Synchronous conversion and targeted separation of valuable metals from spent hydroprocessing catalysts

Abstract

Sustainable recovery of spent hydroprocessing catalysts (sHPC) is crucial to address environmental and resources issues. However, the existing recycling methods recover limited metal components due to uncontrollable phase transition and complicated separation procedures, leading to poor utilization efficiency of the sHPC. Herein, a synchronous conversion and targeted separation strategy was designed to achieve full-component recovery of the sHPC. The insoluble phases of Al/Ni/Mo/V could be completely transformed into soluble sulfate via sulfation roasting at 400 °C. The roasted sulfate products can be directly leached by water with efficiencies close to 100%. Targeted separation of the multi-ions could be achieved based on their species difference in the leachates.
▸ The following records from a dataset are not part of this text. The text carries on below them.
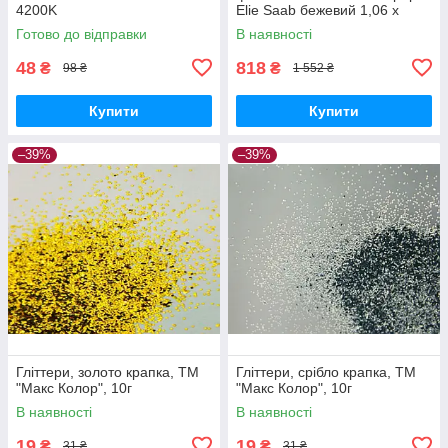
4200K
Elie Saab бежевий 1,06 х
10,05м (Z64802)
Готово до відправки
В наявності
48
818
₴
₴
98 ₴
1 552 ₴
Купити
Купити
–39%
–39%
Гліттери, золото крапка, ТМ
Гліттери, срібло крапка, ТМ
"Макс Колор", 10г
"Макс Колор", 10г
В наявності
В наявності
19
19
₴
₴
31 ₴
31 ₴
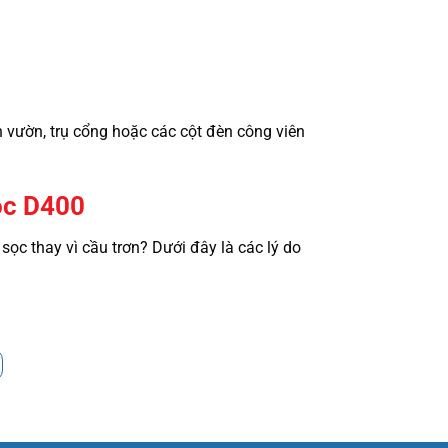
n vườn, trụ cổng hoặc các cột đèn công viên
ọc D400
 sọc thay vì cầu trơn? Dưới đây là các lý do
 hiệu ứng tán quang đặc biệt. Các đường gân
i lóa trực tiếp từ bóng LED bên trong, đồng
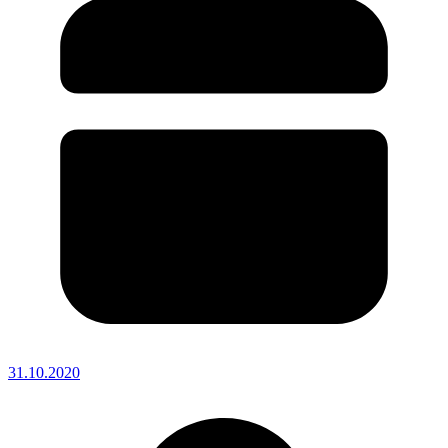
31.10.2020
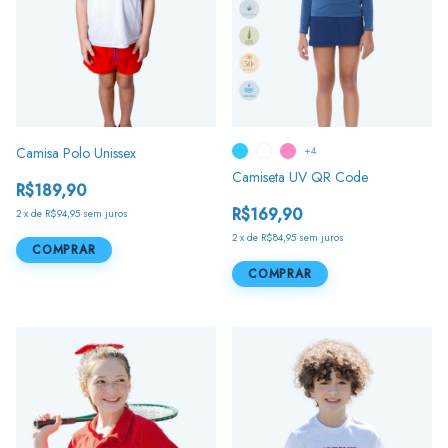
Camisa Polo Unissex
+4
Camiseta UV QR Code
R$189,90
R$169,90
2
x
de
R$94,95
sem juros
2
x
de
R$84,95
sem juros
COMPRAR
COMPRAR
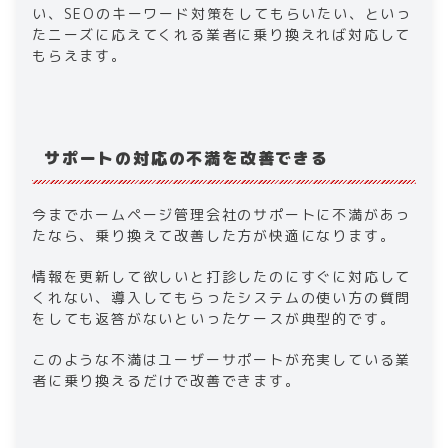
い、SEOのキーワード対策をしてもらいたい、といっ
たニーズに応えてくれる業者に乗り換えれば対応して
もらえます。
サポートの対応の不満を改善できる
今までホームページ管理会社のサポートに不満があっ
たなら、乗り換えて改善した方が快適になります。
情報を更新して欲しいと打診したのにすぐに対応して
くれない、導入してもらったシステムの使い方の質問
をしても返答がないといったケースが典型的です。
このような不満はユーザーサポートが充実している業
者に乗り換えるだけで改善できます。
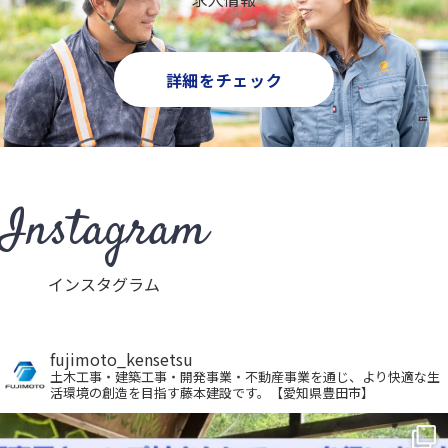
詳細をチェック
Instagram
インスタグラム
fujimoto_kensetsu
土木工事・建築工事・開発事業・不動産事業を通じ、より快適な生
活環境の創造を目指す藤本建設です。【愛知県豊田市】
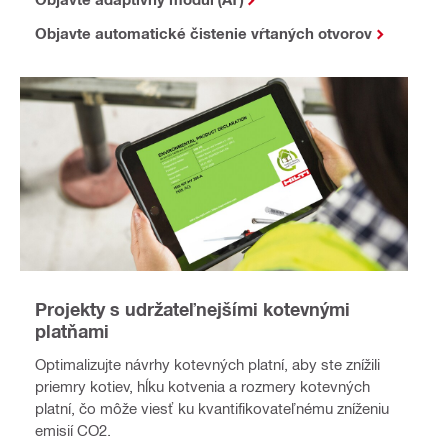
Objavte automatické čistenie vŕtaných otvorov
Projekty s udržateľnejšími kotevnými
platňami
Optimalizujte návrhy kotevných platní, aby ste znížili
priemry kotiev, hĺku kotvenia a rozmery kotevných
platní, čo môže viesť ku kvantifikovateľnému zníženiu
emisií CO2.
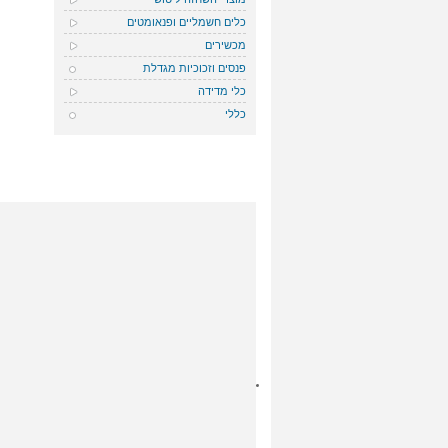
כלים חשמליים ופנאומטים
מכשירים
פנסים וזכוכיות מגדלת
כלי מדידה
כללי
Anionic HV10O285− and HMoO4− species were co-extracted by basic trioctylamine extractant, while cationic Ni2+ and Al3+ were extracted by acidic HBL110 and P204, respectively. Benefiting from the sulfation roasting and selective extraction procedures, the recovery efficiencies of Al, Ni, Mo, and V elements achieved 97.2%, 95.8%, 94.1%, and 94.3%, respectively. The explored synchronous conversion and targeted separation strategy is an industrial-feasible candidate for sustainable utilization of the retired catalysts.